_Directions for this task_
Reproduce exactly only the lines from the line that holds "StudyGateway" to the line that holds "Ihrem rohen Pragmatismus eine Struktur und", inclusive, in the listing below, and please leave out every picture.

_The input_
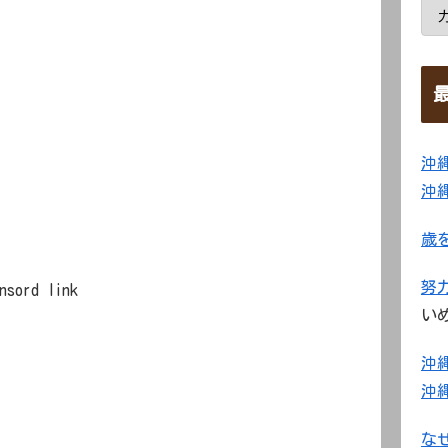
沖
沖
歳
努
nsord link
い
沖
沖
な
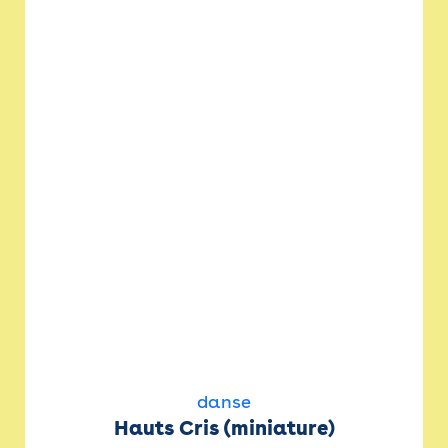
danse
Hauts Cris (miniature)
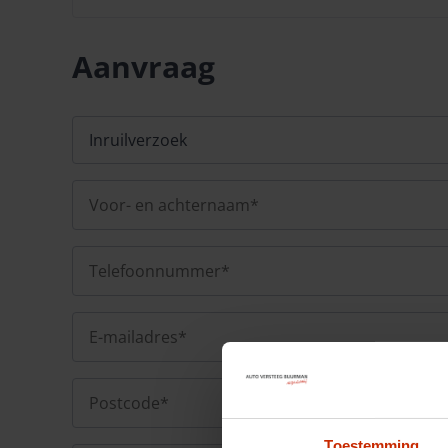
Aanvraag
Toestemming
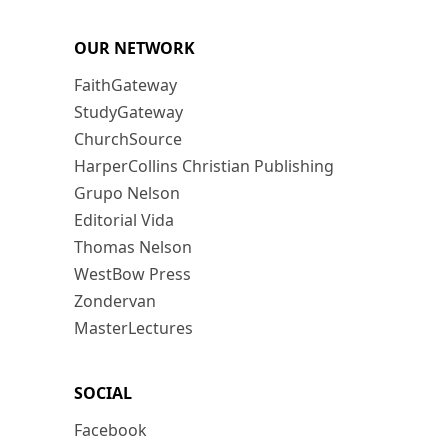
OUR NETWORK
FaithGateway
StudyGateway
ChurchSource
HarperCollins Christian Publishing
Grupo Nelson
Editorial Vida
Thomas Nelson
WestBow Press
Zondervan
MasterLectures
SOCIAL
Facebook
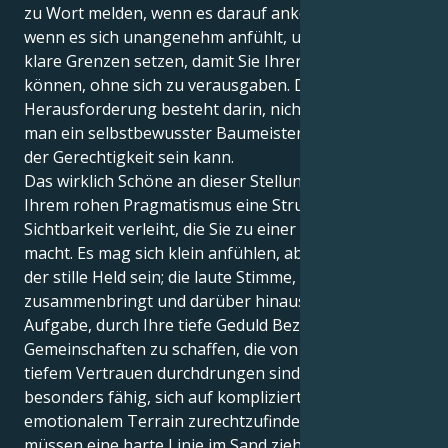
zu Wort melden, wenn es darauf ankommt, auch
wenn es sich unangenehm anfühlt, und dass Sie
klare Grenzen setzen, damit Sie Ihren Beitrag leisten
können, ohne sich zu verausgaben. Die
Herausforderung besteht darin, nicht zu wissen, wie
man ein selbstbewusster Baumeister und Verfechter
der Gerechtigkeit sein kann.
Das wirklich Schöne an dieser Stellung ist, dass sie
Ihrem rohen Pragmatismus eine Struktur und
Sichtbarkeit verleiht, die Sie zu einer Kraft des Guten
macht. Es mag sich klein anfühlen, aber Sie könnten
der stille Held sein; die laute Stimme, die Ihre Kreise
zusammenbringt und darüber hinaus. Es ist Ihre
Aufgabe, durch Ihre tiefe Geduld Beziehungen und
Gemeinschaften zu schaffen, die von Respekt und
tiefem Vertrauen durchdrungen sind. Sie sind
besonders fähig, sich auf kompliziertem
emotionalem Terrain zurechtzufinden, aber Sie
müssen eine harte Linie im Sand ziehen, um das, was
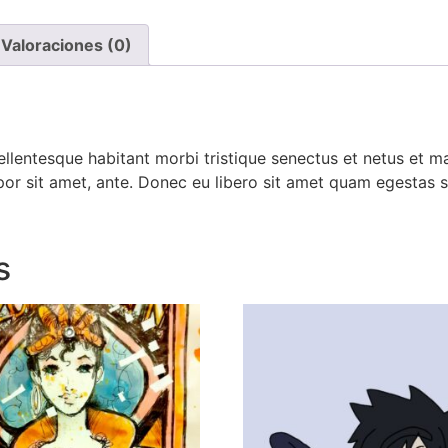
Valoraciones (0)
ellentesque habitant morbi tristique senectus et netus et 
mpor sit amet, ante. Donec eu libero sit amet quam egestas s
s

_Answer for this exercise_
StudyGateway
ChurchSource
HarperCollins Christian Publishing
Grupo Nelson
Editorial Vida
Thomas Nelson
WestBow Press
Zondervan
MasterLectures
SOCIAL
Facebook
zu Wort melden, wenn es darauf ankommt, auch
wenn es sich unangenehm anfühlt, und dass Sie
klare Grenzen setzen, damit Sie Ihren Beitrag leisten
können, ohne sich zu verausgaben. Die
Herausforderung besteht darin, nicht zu wissen, wie
man ein selbstbewusster Baumeister und Verfechter
der Gerechtigkeit sein kann.
Das wirklich Schöne an dieser Stellung ist, dass sie
Ihrem rohen Pragmatismus eine Struktur und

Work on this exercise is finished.